Ice–albedo feedback
Ice–albedo feedback is a climate change feedback, where a change in the area of ice caps, glaciers, and sea ice alters the albedo and surface temperature of a planet. Because ice is very reflective, it reflects far more solar energy back to space than open water or any other land cover. It occurs on Earth, and can also occur on exoplanets.
Since higher latitudes have the coolest temperatures, they are the most likely to have perennial snow cover, widespread glaciers and ice caps - up to and including the potential to form ice sheets. However, if the warming occurs, then higher temperatures would decrease ice-covered area, and expose more open water or land. The albedo decreases, and so more solar energy absorbed, leading to more warming and greater loss of the reflective parts of the cryosphere. Inversely, cooler temperatures increase ice cover, which increases albedo and results in greater cooling, which makes further ice formation more likely.

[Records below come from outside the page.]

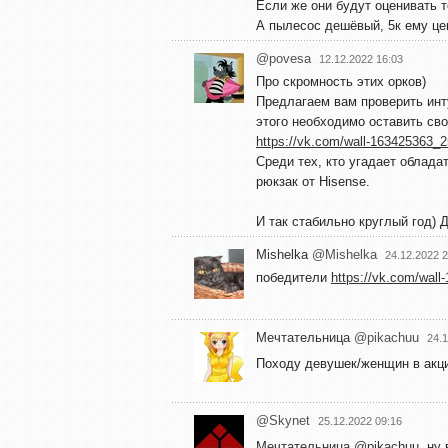
Если же они будут оценивать т
А пылесос дешёвый, 5к ему цен
@povesa
12.12.2022 16:03
Про скромность этих орков)
Предлагаем вам проверить инт
этого необходимо оставить сво
https://vk.com/wall-163425363_
Среди тех, кто угадает облада
рюкзак от Hisense.
И так стабильно круглый год) 
Mishelka
@Mishelka
24.12.2022 2
победители
https://vk.com/wal
Мечтательница
@pikachuu
24.1
Походу девушек/женщин в акц
@Skynet
25.12.2022 09:16
Мечтательница
@pikachuu
, ну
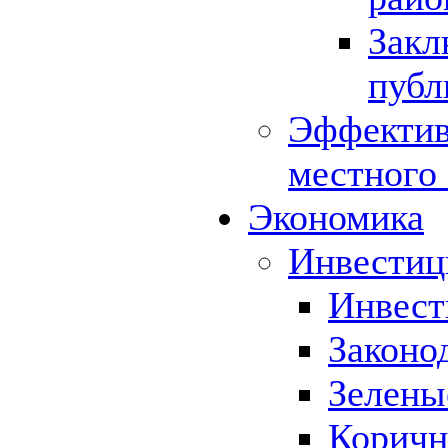
Закл
публ
Эффектив
местного
Экономика
Инвестиц
Инвест
Законо
Зелены
Коричн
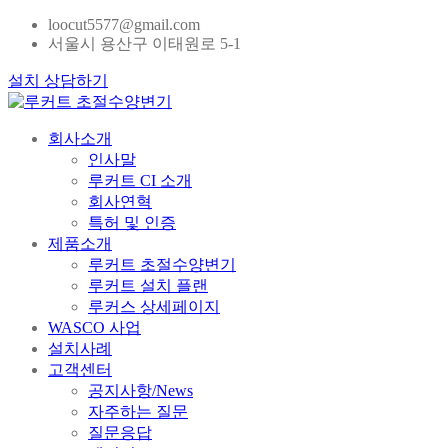
loocut5577@gmail.com
서울시 용산구 이태원로 5-1
설치 상담하기
회사소개
인사말
루커트 CI 소개
회사연혁
특허 및 인증
제품소개
루커트 초절수양변기
루커트 설치 플랜
루커스 상세페이지
WASCO 사업
설치사례
고객센터
공지사항/News
자주하는 질문
질문응답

Thus, ice–albedo feedback plays a powerful role in global climate change. It was important both for the beginning of Snowball Earth conditions nearly 720 million years ago and for their end about 630 mya: the deglaciation had likely involved gradual darkening of albedo due to build-up of dust. In more geologically recent past, this feedback was a core factor in ice sheet advances and retreats during the Pleistocene period (~2.6 Ma to ~10 ka ago). More recently, human-caused increases in greenhouse gas emissions have had many impacts across the globe, and Arctic sea ice decline had been one of the most visible. As the sea ice cover shrinks and reflects less sunlight, the Arctic warms up to four times faster than the global average. Globally, the decades-long ice loss in the Arctic and the more recent decline of sea ice in Antarctica have had the same warming impact between 1992 and 2018 as 10% of all the greenhouse gases emitted over the same period.

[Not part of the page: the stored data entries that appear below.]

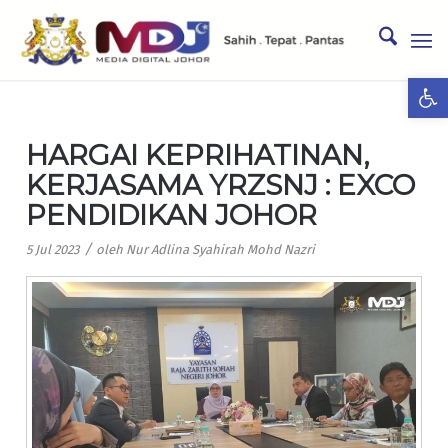
Ope
HARGAI KEPRIHATINAN,
KERJASAMA YRZSNJ : EXCO
PENDIDIKAN JOHOR
/
5 Jul 2023
oleh
Nur Adlina Syahirah Mohd Nazri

Ice–albedo feedback has been present in some of the earliest climate models, so they have been simulating these observed impacts for decades. Consequently, their projections of future warming also include future losses of sea ice alongside the other drivers of climate change. It is estimated that persistent loss during the Arctic summer, when the Sun shines most intensely and lack of reflective surface has the greatest impacts, would produce global warming of around 0.19 °C (0.34 °F). There are also model estimates of warming impact from the loss of both mountain glaciers and the ice sheets in Greenland and Antarctica. However, warming from their loss is generally smaller than from the declining sea ice, and it would also take a very long time to be seen in full.